| ACTION ITEM |
Return each line of the data below verbatim; pictures are to be left out.

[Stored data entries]
########
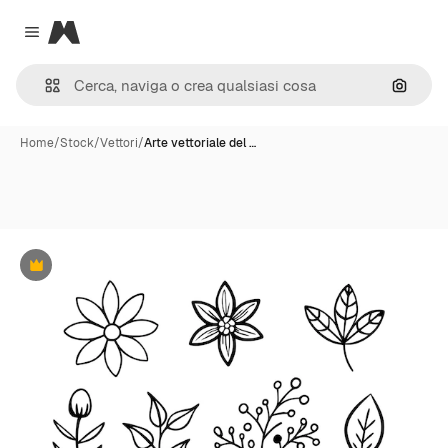
Magnific
Close menu
Cerca 
Home
/
Stock
/
Vettori
/
Arte vettoriale del …
Premium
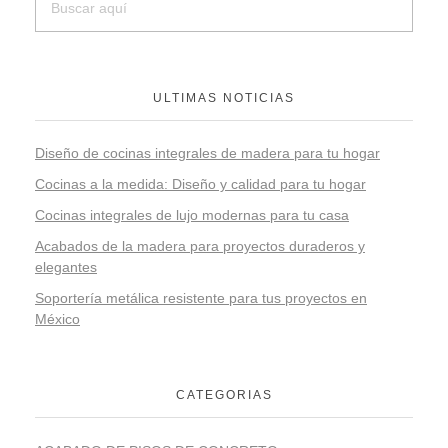
ULTIMAS NOTICIAS
Diseño de cocinas integrales de madera para tu hogar
Cocinas a la medida: Diseño y calidad para tu hogar
Cocinas integrales de lujo modernas para tu casa
Acabados de la madera para proyectos duraderos y
elegantes
Soportería metálica resistente para tus proyectos en
México
CATEGORIAS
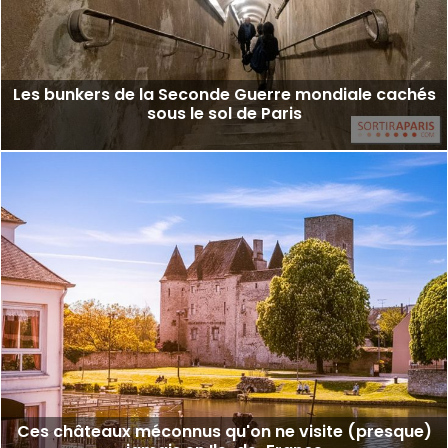
Les bunkers de la Seconde Guerre mondiale cachés
sous le sol de Paris
Ces châteaux méconnus qu'on ne visite (presque)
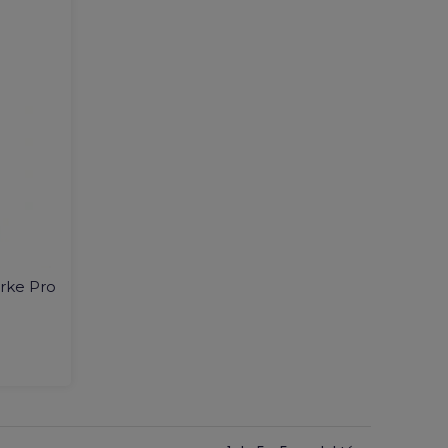
arke Pro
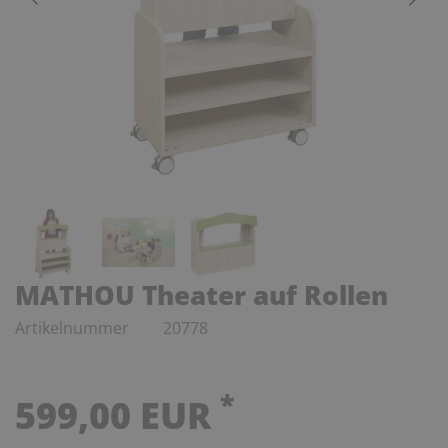
MATHOU Theater auf Rollen
Artikelnummer
20778
*
599,00 EUR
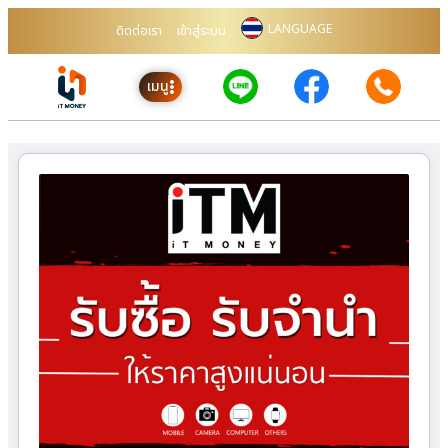
LANGUAGE
ติดต่อเรา
เข้าสู่ระบบ
เมนู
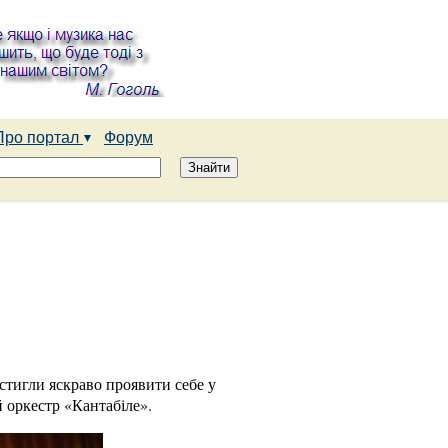
Про портал
Форум
встигли яскраво проявити себе у
 оркестр «Кантабіле».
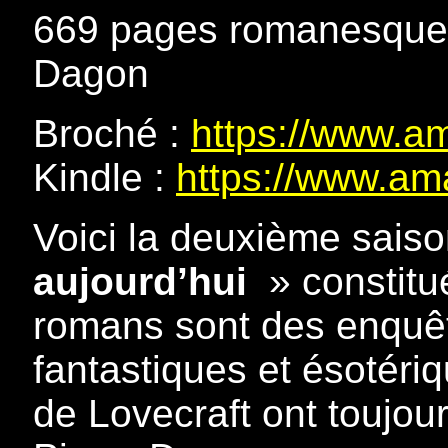
669 pages romanesques 
Dagon
Broché :
https://www.a
Kindle :
https://www.a
Voici la deuxième saiso
aujourd’hui
» constitu
romans sont des enquêtes
fantastiques et ésotér
de Lovecraft ont toujour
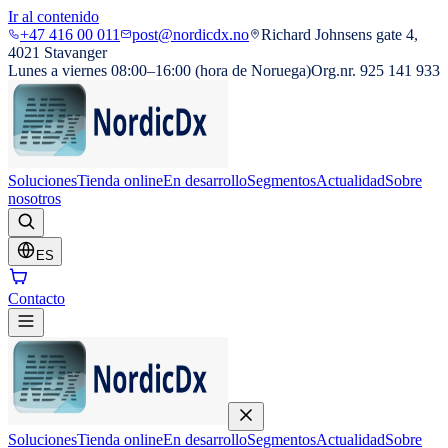
Ir al contenido
+47 416 00 011
post@nordicdx.no
Richard Johnsens gate 4,
4021 Stavanger
Lunes a viernes 08:00–16:00 (hora de Noruega)
Org.nr. 925 141 933
Soluciones
Tienda online
En desarrollo
Segmentos
Actualidad
Sobre
nosotros
ES
Contacto
Soluciones
Tienda online
En desarrollo
Segmentos
Actualidad
Sobre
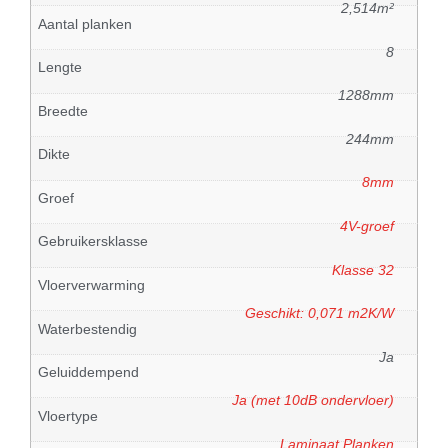
2,514m²
Aantal planken
8
Lengte
1288mm
Breedte
244mm
Dikte
8mm
Groef
4V-groef
Gebruikersklasse
Klasse 32
Vloerverwarming
Geschikt: 0,071 m2K/W
Waterbestendig
Ja
Geluiddempend
Ja (met 10dB ondervloer)
Vloertype
Laminaat Planken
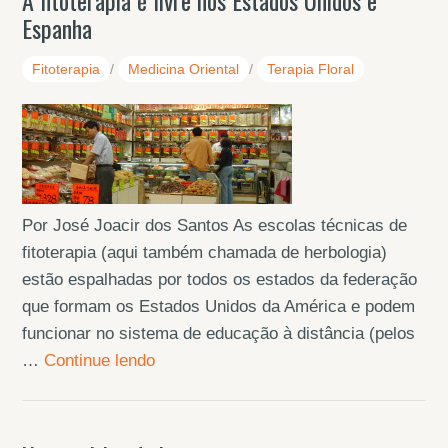
A fitoterapia é livre nos Estados Unidos e
Espanha
Fitoterapia
/
Medicina Oriental
/
Terapia Floral
Por José Joacir dos Santos As escolas técnicas de
fitoterapia (aqui também chamada de herbologia)
estão espalhadas por todos os estados da federação
que formam os Estados Unidos da América e podem
funcionar no sistema de educação à distância (pelos
…
Continue lendo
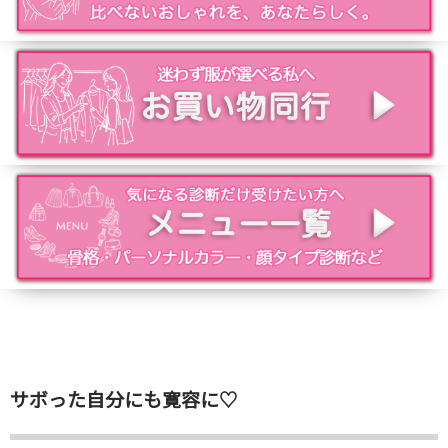
サボった自分にも寛容に♡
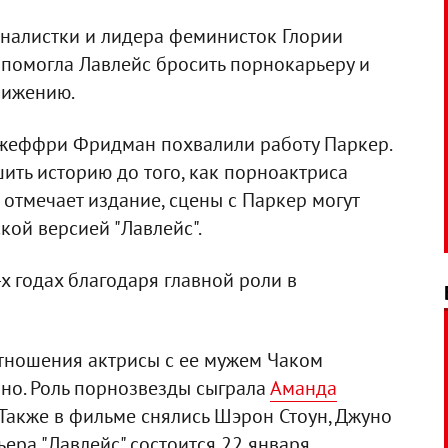
рналистки и лидера феминисток Глории
 помогла Лавлейс бросить порнокарьеру и
вижению.
жеффри Фридман похвалили работу Паркер.
шить историю до того, как порноактриса
 отмечает издание, сцены с Паркер могут
кой версией "Лавлейс".
х годах благодаря главной роли в
отношения актрисы с ее мужем Чаком
рно. Роль порнозвезды сыграла
Аманда
. Также в фильме снялись Шэрон Стоун, Джуно
ьера "Лавлейс" состоится 22 января.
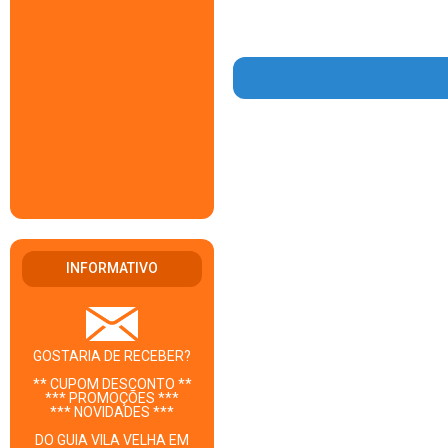
INFORMATIVO
GOSTARIA DE RECEBER?
** CUPOM DESCONTO **
*** PROMOÇÕES ***
*** NOVIDADES ***
DO GUIA VILA VELHA EM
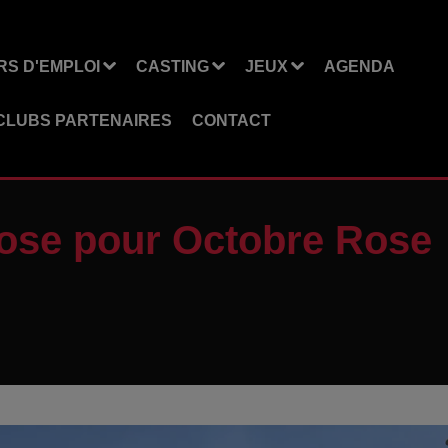
S D'EMPLOI
CASTING
JEUX
AGENDA
CLUBS PARTENAIRES
CONTACT
rose pour Octobre Rose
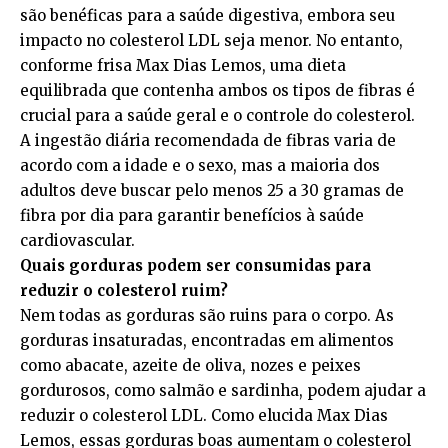
são benéficas para a saúde digestiva, embora seu
impacto no colesterol LDL seja menor. No entanto,
conforme frisa Max Dias Lemos, uma dieta
equilibrada que contenha ambos os tipos de fibras é
crucial para a saúde geral e o controle do colesterol.
A ingestão diária recomendada de fibras varia de
acordo com a idade e o sexo, mas a maioria dos
adultos deve buscar pelo menos 25 a 30 gramas de
fibra por dia para garantir benefícios à saúde
cardiovascular.
Quais gorduras podem ser consumidas para
reduzir o colesterol ruim?
Nem todas as gorduras são ruins para o corpo. As
gorduras insaturadas, encontradas em alimentos
como abacate, azeite de oliva, nozes e peixes
gordurosos, como salmão e sardinha, podem ajudar a
reduzir o colesterol LDL. Como elucida Max Dias
Lemos, essas gorduras boas aumentam o colesterol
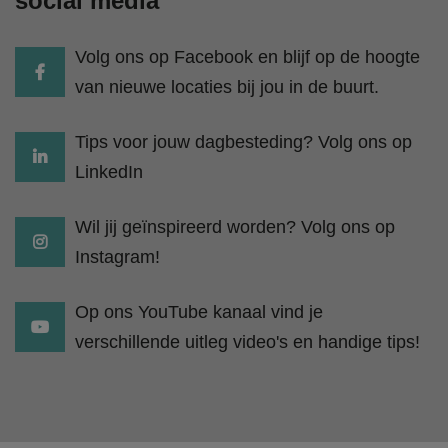
social media
Volg ons op Facebook en blijf op de hoogte
van nieuwe locaties bij jou in de buurt.
Tips voor jouw dagbesteding? Volg ons op
LinkedIn
Wil jij geïnspireerd worden? Volg ons op
Instagram!
Op ons YouTube kanaal vind je
verschillende uitleg video's en handige tips!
########
| EXERCISE OUTPUT |
Magnific
Close menu
Cerca 
Home
/
Stock
/
Vettori
/
Arte vettoriale del …
Premium
ULTIMAS NOTICIAS
Diseño de cocinas integrales de madera para tu hogar
Cocinas a la medida: Diseño y calidad para tu hogar
Cocinas integrales de lujo modernas para tu casa
Acabados de la madera para proyectos duraderos y
elegantes
Soportería metálica resistente para tus proyectos en
México
CATEGORIAS
Les bunkers de la Seconde Guerre mondiale cachés
sous le sol de Paris
Ces châteaux méconnus qu'on ne visite (presque)
arke Pro
MATHOU Theater auf Rollen
Artikelnummer
20778
*
599,00 EUR
LANGUAGE
ติดต่อเรา
เข้าสู่ระบบ
เมนู
Про портал
Форум
встигли яскраво проявити себе у
 оркестр «Кантабіле».
669 pages romanesques 
Dagon
Broché :
https://www.a
Kindle :
https://www.a
Voici la deuxième saiso
aujourd’hui
» constitu
romans sont des enquêtes
fantastiques et ésotér
de Lovecraft ont toujour
Ir al contenido
+47 416 00 011
post@nordicdx.no
Richard Johnsens gate 4,
4021 Stavanger
Lunes a viernes 08:00–16:00 (hora de Noruega)
Org.nr. 925 141 933
Soluciones
Tienda online
En desarrollo
Segmentos
Actualidad
Sobre
nosotros
ES
Contacto
Soluciones
Tienda online
En desarrollo
Segmentos
Actualidad
Sobre
2,514m²
Aantal planken
8
Lengte
1288mm
Breedte
244mm
Dikte
8mm
Groef
4V-groef
Gebruikersklasse
Klasse 32
Vloerverwarming
Geschikt: 0,071 m2K/W
Waterbestendig
Ja
Geluiddempend
Ja (met 10dB ondervloer)
Vloertype
Laminaat Planken
A fitoterapia é livre nos Estados Unidos e
Espanha
Fitoterapia
/
Medicina Oriental
/
Terapia Floral
Por José Joacir dos Santos As escolas técnicas de
fitoterapia (aqui também chamada de herbologia)
estão espalhadas por todos os estados da federação
que formam os Estados Unidos da América e podem
funcionar no sistema de educação à distância (pelos
…
Continue lendo
サボった自分にも寛容に♡
рналистки и лидера феминисток Глории
 помогла Лавлейс бросить порнокарьеру и
вижению.
жеффри Фридман похвалили работу Паркер.
шить историю до того, как порноактриса
 отмечает издание, сцены с Паркер могут
кой версией "Лавлейс".
х годах благодаря главной роли в
отношения актрисы с ее мужем Чаком
рно. Роль порнозвезды сыграла
Аманда
. Также в фильме снялись Шэрон Стоун, Джуно
ьера "Лавлейс" состоится 22 января.
INFORMATIVO
GOSTARIA DE RECEBER?
** CUPOM DESCONTO **
*** PROMOÇÕES ***
*** NOVIDADES ***
DO GUIA VILA VELHA EM
S D'EMPLOI
CASTING
JEUX
AGENDA
CLUBS PARTENAIRES
CONTACT
rose pour Octobre Rose
são benéficas para a saúde digestiva, embora seu
impacto no colesterol LDL seja menor. No entanto,
conforme frisa Max Dias Lemos, uma dieta
equilibrada que contenha ambos os tipos de fibras é
crucial para a saúde geral e o controle do colesterol.
A ingestão diária recomendada de fibras varia de
acordo com a idade e o sexo, mas a maioria dos
adultos deve buscar pelo menos 25 a 30 gramas de
fibra por dia para garantir benefícios à saúde
cardiovascular.
Quais gorduras podem ser consumidas para
reduzir o colesterol ruim?
Nem todas as gorduras são ruins para o corpo. As
gorduras insaturadas, encontradas em alimentos
como abacate, azeite de oliva, nozes e peixes
gordurosos, como salmão e sardinha, podem ajudar a
reduzir o colesterol LDL. Como elucida Max Dias
Lemos, essas gorduras boas aumentam o colesterol
social media
Volg ons op Facebook en blijf op de hoogte
van nieuwe locaties bij jou in de buurt.
Tips voor jouw dagbesteding? Volg ons op
LinkedIn
Wil jij geïnspireerd worden? Volg ons op
Instagram!
Op ons YouTube kanaal vind je
verschillende uitleg video's en handige tips!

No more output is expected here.